◆ SUPPLIED INFORMATION ◆
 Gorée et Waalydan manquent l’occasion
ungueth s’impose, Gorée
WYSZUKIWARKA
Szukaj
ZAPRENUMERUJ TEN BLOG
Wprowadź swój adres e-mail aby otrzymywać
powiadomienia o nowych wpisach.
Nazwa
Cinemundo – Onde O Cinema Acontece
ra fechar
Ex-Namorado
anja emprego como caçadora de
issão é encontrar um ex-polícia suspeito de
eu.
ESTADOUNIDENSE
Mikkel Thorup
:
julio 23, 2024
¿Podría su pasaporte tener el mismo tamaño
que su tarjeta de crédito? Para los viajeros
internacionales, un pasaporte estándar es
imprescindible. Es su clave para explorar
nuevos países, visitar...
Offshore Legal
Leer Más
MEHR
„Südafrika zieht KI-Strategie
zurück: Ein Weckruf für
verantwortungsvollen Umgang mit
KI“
...
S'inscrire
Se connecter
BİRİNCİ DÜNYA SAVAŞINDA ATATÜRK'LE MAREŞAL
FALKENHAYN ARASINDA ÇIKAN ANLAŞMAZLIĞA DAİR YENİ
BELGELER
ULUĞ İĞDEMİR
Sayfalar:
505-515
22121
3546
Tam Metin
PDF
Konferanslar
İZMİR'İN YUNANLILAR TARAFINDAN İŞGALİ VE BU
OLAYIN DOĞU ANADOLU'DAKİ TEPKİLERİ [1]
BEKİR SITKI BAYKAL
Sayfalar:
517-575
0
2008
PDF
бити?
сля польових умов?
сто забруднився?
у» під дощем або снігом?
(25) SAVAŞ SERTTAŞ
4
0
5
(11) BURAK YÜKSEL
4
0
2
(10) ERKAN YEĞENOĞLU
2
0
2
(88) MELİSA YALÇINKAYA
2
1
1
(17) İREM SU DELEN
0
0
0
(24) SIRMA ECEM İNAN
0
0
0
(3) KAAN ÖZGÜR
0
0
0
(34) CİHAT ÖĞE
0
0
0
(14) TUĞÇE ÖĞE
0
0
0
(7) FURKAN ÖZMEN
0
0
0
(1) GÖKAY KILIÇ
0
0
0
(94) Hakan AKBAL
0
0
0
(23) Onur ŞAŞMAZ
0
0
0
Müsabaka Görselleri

◆ AIM OF THE TASK ◆
Search the data above for the string "Gorée" and copy each line that has it.

◆ RESULT OF THIS TASK ◆
 Gorée et Waalydan manquent l’occasion
ungueth s’impose, Gorée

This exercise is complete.